My planned LVM partitions:
/boot 1G
/root 1000G
/swap 10G
/home balance.
Actually I don't need such a big capacity. The old data is about 300~400G. Where the VM reside? /root or /home
Suggestion and comment are welcome. TIA
B.R.
satimis
- 12-24-2012 #2Trusted Penguin
- Join Date
- May 2011
- Posts
- 3,680
By default, libvirt will use this path for the VM images:
so in your case, it will use the /root partition. but when you run virt-manager, you can specify a new data pool and put all your images in that location (a.k.a., directory). or you can just symlink /var/lib/libvirt/images to the directory on the partition you wish. so you could do something like make a dir in /home called "images" then symlink to that.Code:/var/lib/libvirt/images
what I do is set up my largest partition as /data then put things like VM images in there (e.g., /data/libvirt/images).
- 12-27-2012 #3Linux Guru
- Join Date
- Sep 2004
- Posts
- 1,712
Hi,
Thanks for your advice.
What I expect to achieve is putting all data including VM images to a directory/folder which won't be erased even in the worst situation I have to reinstall the OS. Would /data be the right directory/folder? If it is then I'll rearrange my planning as follows;
/boot - 1G
/root - 600G
/data - balance 1394G
/swap - 5G
Please advise.

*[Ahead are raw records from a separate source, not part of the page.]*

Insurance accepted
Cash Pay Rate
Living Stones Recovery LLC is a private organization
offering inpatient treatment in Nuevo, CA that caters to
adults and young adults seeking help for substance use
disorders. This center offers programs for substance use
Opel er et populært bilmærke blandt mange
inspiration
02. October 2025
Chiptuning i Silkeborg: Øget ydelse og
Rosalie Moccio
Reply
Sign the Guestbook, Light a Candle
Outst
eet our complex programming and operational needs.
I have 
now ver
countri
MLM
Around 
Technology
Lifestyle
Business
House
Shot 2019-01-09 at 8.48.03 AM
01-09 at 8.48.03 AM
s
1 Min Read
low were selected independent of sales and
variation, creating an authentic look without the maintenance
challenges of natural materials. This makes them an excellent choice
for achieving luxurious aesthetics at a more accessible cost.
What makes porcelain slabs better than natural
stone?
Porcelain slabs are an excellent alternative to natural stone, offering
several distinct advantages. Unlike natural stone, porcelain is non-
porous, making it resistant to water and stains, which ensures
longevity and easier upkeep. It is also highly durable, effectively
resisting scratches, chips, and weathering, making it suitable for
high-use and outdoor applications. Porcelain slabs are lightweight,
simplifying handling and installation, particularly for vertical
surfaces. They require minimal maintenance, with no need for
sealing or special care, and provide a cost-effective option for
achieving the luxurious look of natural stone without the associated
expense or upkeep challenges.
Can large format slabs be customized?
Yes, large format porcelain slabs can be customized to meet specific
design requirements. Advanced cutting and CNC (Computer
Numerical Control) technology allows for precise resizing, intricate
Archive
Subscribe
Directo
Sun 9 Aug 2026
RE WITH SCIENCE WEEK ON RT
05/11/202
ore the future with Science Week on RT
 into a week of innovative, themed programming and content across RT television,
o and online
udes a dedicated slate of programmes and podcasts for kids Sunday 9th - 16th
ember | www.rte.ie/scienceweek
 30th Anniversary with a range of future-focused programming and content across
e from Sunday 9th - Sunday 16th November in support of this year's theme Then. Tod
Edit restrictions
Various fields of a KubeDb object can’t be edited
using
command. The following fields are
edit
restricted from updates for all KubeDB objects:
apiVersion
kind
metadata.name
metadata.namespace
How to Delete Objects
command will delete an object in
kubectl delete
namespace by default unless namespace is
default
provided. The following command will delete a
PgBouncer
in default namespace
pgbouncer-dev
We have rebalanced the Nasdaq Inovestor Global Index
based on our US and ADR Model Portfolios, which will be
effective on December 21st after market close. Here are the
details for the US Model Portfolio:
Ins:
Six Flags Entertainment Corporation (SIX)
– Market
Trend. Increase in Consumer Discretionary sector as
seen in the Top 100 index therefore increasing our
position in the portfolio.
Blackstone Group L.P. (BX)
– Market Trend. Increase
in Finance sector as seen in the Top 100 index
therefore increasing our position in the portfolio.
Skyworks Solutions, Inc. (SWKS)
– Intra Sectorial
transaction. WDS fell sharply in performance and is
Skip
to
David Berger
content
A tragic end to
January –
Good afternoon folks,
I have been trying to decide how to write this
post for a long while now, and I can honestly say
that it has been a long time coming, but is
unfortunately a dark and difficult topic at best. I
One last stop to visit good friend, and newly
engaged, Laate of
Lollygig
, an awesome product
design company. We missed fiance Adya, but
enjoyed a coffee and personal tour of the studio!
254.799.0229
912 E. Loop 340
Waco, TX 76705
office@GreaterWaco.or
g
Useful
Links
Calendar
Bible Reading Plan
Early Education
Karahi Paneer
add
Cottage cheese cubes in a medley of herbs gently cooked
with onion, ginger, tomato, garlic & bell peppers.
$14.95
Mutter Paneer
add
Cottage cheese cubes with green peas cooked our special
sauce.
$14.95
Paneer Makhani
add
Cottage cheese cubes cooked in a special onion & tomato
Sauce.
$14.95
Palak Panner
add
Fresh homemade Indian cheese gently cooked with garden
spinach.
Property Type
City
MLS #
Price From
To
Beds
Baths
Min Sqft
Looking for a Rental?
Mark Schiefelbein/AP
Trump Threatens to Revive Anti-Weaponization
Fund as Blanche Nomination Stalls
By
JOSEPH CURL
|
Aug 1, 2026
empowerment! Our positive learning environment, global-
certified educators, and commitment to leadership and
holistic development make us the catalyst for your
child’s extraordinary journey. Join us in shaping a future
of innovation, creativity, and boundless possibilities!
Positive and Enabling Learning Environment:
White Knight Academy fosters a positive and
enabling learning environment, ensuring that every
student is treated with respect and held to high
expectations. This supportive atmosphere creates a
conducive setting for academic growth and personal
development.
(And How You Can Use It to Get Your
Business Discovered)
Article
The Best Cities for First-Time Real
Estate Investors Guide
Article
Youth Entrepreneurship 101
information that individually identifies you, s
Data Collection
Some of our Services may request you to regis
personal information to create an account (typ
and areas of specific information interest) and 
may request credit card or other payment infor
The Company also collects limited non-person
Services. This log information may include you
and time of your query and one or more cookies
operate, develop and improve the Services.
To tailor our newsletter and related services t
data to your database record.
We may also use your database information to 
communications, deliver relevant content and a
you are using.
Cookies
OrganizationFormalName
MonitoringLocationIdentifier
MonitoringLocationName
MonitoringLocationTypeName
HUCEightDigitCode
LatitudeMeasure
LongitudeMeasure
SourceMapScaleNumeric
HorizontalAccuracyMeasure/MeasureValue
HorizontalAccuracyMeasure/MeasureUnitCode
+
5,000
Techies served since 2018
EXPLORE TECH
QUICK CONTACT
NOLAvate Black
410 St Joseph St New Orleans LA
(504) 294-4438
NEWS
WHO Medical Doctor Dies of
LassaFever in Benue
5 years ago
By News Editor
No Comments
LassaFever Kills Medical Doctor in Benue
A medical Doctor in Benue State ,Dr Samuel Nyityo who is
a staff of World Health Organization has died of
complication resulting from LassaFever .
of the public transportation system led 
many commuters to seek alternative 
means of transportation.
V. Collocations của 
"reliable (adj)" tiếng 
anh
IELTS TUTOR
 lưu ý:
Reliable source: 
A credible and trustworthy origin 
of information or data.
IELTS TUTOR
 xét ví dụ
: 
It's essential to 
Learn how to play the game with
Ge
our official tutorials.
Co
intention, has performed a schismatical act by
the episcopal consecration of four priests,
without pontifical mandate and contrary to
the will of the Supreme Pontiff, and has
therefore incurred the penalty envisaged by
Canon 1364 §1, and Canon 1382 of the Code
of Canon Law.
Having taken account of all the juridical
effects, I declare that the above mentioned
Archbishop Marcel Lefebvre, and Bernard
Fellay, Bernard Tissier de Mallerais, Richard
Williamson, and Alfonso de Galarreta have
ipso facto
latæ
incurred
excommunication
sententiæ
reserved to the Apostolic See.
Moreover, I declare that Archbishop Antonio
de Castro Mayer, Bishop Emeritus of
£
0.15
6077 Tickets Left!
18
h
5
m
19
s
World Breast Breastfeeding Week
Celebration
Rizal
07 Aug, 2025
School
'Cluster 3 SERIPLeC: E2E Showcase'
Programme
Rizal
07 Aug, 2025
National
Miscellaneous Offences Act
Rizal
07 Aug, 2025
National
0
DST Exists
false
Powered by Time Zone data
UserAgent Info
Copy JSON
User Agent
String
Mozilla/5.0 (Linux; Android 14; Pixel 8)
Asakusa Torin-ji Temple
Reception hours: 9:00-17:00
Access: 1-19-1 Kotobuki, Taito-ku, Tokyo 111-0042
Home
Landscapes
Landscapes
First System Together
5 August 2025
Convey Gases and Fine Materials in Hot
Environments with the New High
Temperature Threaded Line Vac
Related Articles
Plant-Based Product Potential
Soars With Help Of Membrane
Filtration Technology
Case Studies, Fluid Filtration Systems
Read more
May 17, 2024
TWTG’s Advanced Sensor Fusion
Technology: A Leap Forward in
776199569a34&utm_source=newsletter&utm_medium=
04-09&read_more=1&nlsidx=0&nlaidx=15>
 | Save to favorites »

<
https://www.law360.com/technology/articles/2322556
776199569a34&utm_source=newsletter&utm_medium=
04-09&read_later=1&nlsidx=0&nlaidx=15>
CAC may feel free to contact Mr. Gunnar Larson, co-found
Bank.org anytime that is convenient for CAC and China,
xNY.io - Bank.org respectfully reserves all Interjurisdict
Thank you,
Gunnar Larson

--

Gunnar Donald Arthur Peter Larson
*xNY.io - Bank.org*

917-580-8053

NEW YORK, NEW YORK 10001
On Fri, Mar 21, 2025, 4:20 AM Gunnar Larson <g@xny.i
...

TIA
B.R.
satimisLast edited by satimis; 12-27-2012 at 12:59 PM.
- 12-27-2012 #4Trusted Penguin
- Join Date
- May 2011
- Posts
- 3,680
i would say that your plan for mounting your balance to /data is a good idea. that partition will be left alone if you have to do a reinstall. in fact, any partition should be left alone during a Linux install unless you expressly reformat, unless you let the installer try to reclaim space automatically. To hammer that home: if you do need to reinstall, be SURE to choose to do advanced or custom partitioning, so that your /data partition is preserved.